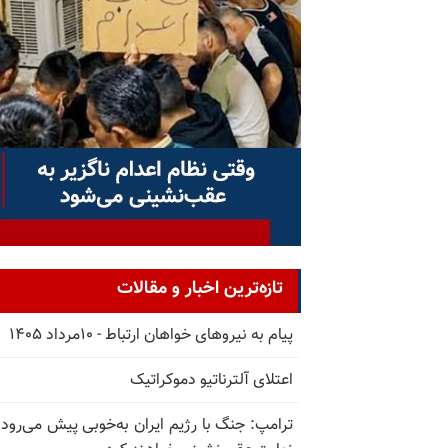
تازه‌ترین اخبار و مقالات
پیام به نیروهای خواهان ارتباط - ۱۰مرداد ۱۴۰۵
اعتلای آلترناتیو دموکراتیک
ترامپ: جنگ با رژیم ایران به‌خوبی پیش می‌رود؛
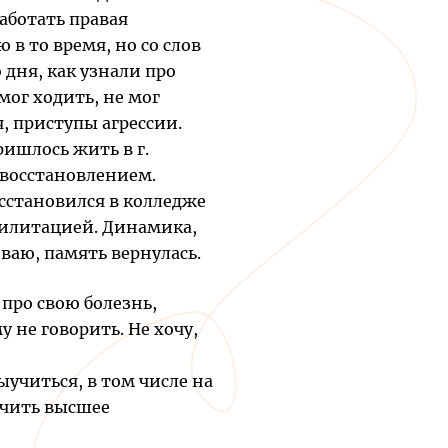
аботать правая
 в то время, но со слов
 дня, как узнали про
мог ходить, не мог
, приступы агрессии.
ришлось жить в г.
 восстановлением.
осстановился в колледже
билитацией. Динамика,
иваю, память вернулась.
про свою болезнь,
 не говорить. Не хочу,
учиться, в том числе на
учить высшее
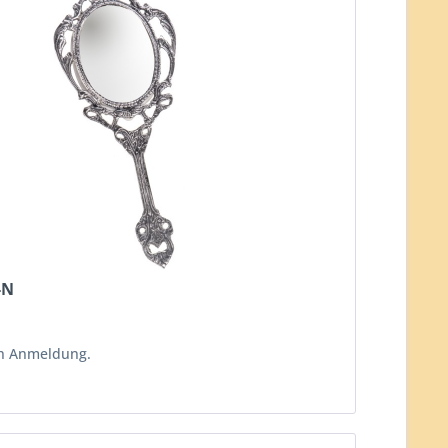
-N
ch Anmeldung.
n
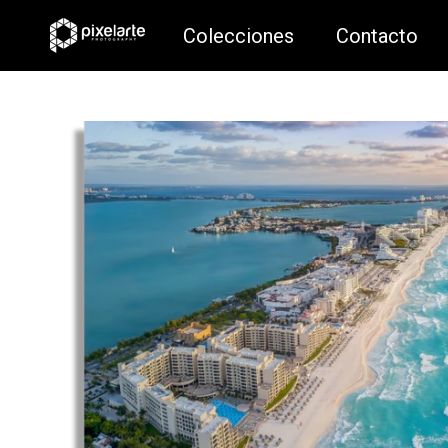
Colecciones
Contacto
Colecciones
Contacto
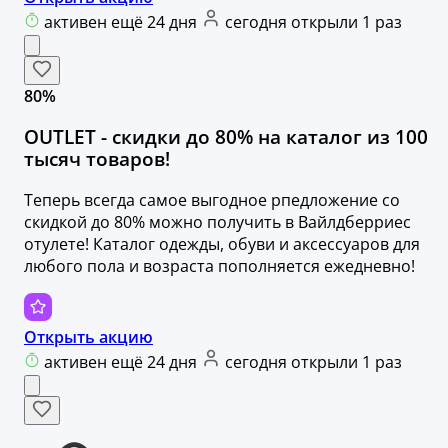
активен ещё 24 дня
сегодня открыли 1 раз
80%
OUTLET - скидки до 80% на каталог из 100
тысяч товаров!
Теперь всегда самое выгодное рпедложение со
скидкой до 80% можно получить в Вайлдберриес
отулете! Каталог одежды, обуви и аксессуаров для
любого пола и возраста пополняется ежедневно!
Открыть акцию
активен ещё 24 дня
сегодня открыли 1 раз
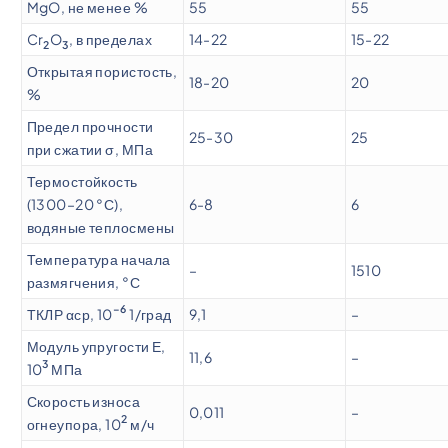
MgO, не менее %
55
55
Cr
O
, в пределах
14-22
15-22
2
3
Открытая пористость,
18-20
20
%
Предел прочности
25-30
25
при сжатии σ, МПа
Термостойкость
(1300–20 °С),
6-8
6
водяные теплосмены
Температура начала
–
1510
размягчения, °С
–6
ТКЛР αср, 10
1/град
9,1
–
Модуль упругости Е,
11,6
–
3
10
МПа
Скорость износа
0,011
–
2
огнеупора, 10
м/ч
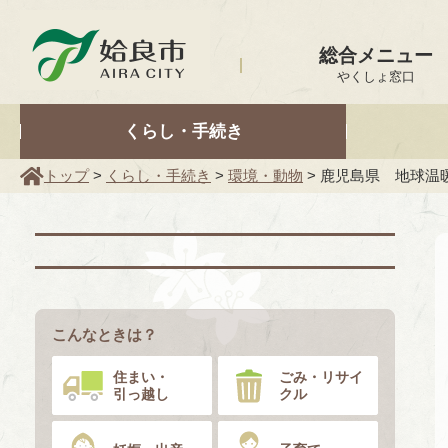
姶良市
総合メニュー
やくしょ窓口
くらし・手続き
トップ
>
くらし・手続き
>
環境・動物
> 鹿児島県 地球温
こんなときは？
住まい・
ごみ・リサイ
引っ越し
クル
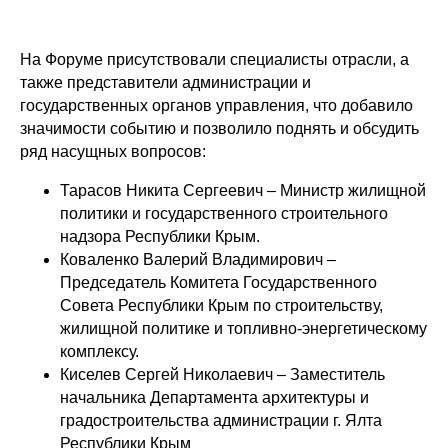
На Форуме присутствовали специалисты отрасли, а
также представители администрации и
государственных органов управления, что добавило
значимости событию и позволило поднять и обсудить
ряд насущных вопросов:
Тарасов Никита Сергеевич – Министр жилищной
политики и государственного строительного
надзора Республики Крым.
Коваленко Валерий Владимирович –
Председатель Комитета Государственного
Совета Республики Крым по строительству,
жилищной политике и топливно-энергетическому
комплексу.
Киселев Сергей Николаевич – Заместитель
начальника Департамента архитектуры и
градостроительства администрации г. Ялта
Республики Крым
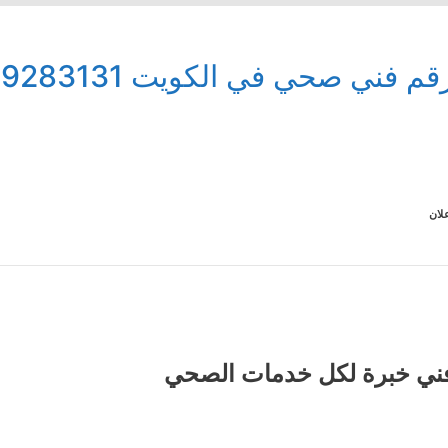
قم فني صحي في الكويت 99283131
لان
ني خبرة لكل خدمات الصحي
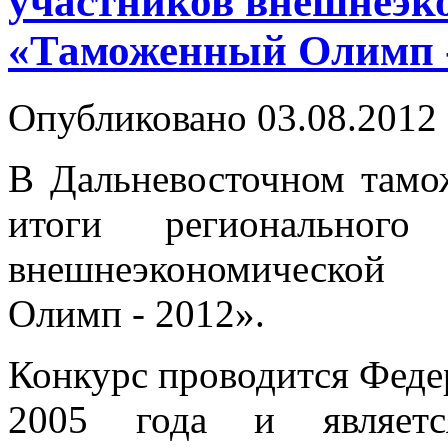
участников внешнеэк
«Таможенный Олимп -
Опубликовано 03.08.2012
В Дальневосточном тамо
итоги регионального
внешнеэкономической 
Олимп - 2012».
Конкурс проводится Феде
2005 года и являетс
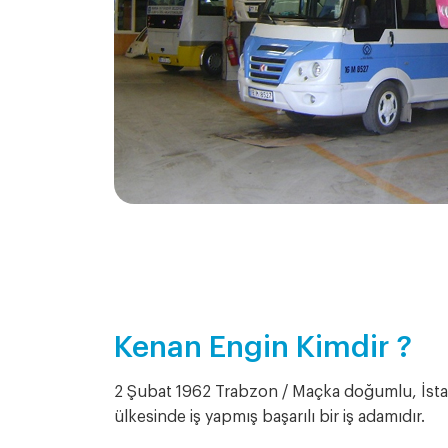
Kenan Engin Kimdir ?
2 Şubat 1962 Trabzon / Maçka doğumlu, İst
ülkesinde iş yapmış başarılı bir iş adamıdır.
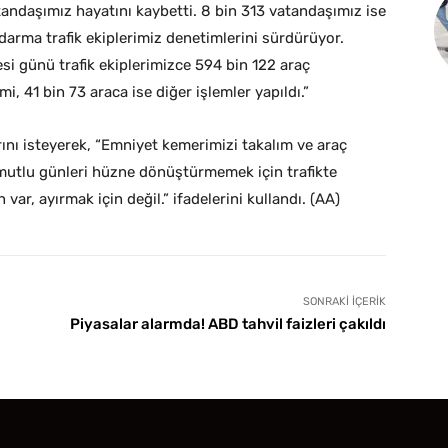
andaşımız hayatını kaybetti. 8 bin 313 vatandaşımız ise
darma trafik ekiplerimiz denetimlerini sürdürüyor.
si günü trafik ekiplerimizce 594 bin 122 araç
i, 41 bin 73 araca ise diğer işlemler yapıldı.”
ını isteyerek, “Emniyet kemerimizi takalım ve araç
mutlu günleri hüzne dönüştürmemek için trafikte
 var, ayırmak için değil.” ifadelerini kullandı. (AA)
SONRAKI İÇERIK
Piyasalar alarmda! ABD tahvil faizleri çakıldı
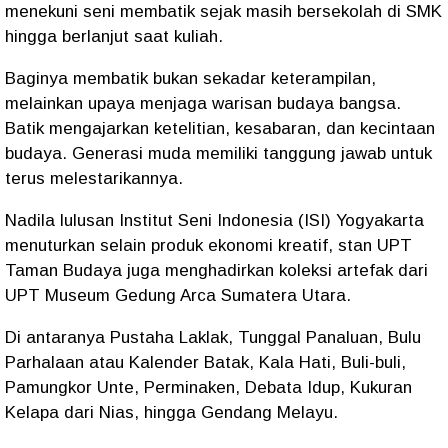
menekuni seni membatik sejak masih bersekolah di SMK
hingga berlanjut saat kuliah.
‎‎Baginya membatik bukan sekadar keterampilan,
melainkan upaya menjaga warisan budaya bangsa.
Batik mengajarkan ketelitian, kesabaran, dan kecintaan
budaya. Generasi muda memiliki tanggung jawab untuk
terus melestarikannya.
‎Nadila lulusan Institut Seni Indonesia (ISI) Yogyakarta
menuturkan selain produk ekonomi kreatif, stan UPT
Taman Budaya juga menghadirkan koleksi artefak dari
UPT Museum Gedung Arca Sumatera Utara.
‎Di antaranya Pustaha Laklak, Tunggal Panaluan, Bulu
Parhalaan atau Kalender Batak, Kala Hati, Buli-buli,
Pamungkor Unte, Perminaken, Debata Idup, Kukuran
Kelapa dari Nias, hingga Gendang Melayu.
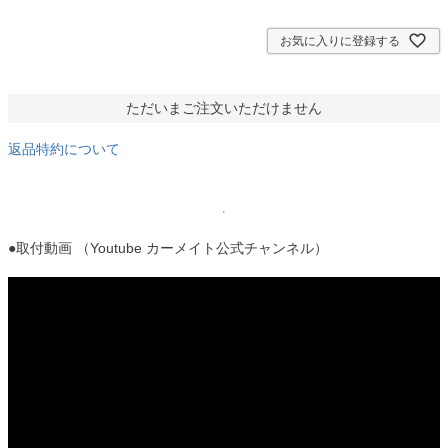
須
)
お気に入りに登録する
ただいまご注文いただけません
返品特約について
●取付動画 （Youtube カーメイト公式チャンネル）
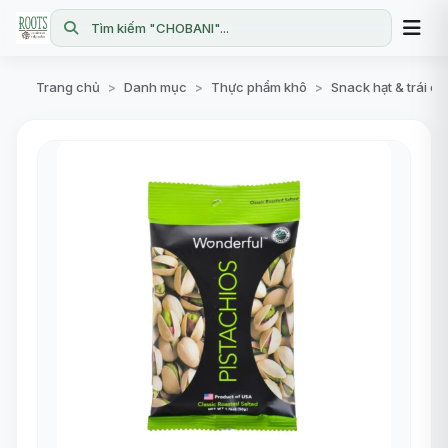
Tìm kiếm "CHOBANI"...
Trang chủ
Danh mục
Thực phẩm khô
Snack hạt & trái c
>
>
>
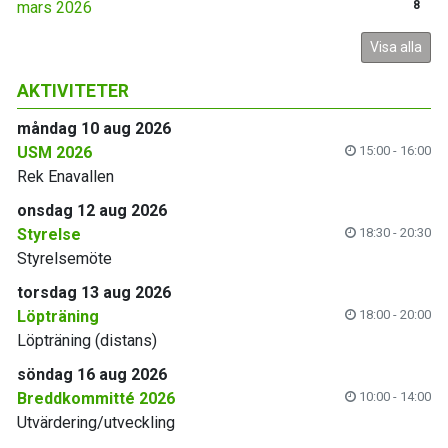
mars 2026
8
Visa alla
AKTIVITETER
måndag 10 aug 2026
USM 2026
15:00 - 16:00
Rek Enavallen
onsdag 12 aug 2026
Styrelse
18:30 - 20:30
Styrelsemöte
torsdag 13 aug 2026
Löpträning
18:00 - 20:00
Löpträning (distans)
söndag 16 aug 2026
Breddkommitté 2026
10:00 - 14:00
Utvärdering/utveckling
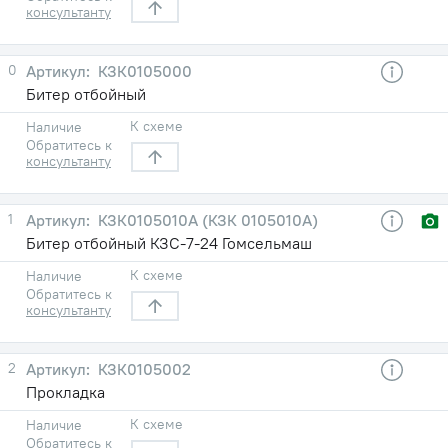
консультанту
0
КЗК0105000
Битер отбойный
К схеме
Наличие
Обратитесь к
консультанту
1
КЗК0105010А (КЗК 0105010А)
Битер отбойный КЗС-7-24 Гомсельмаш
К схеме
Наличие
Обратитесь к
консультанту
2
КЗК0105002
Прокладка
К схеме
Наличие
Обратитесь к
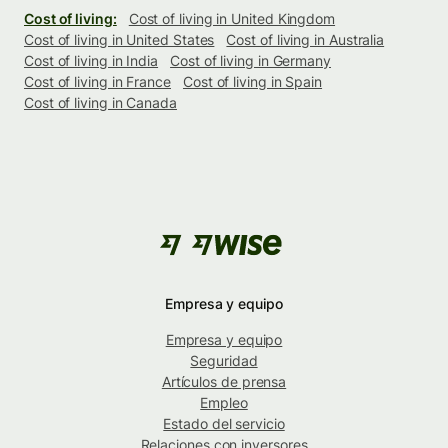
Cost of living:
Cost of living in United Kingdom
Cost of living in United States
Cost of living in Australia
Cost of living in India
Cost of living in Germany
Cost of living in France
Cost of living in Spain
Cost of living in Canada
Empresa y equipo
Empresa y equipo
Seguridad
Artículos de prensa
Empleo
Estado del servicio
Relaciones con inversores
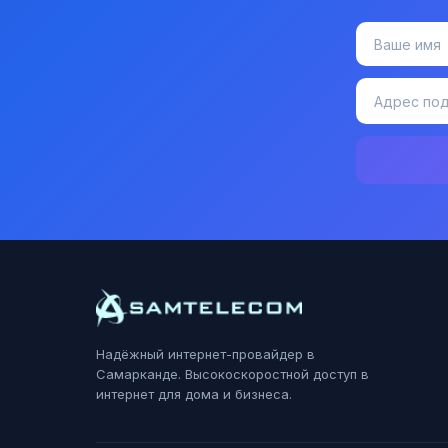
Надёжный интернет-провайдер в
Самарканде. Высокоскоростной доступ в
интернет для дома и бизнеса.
--*--
### WHAT THIS TASK INVOLVES
Take every line from the listing above that includes the word "Республики" and copy it.

### OUTPUT BELOW
надзора Республики Крым.
Совета Республики Крым по строительству,
Республики Крым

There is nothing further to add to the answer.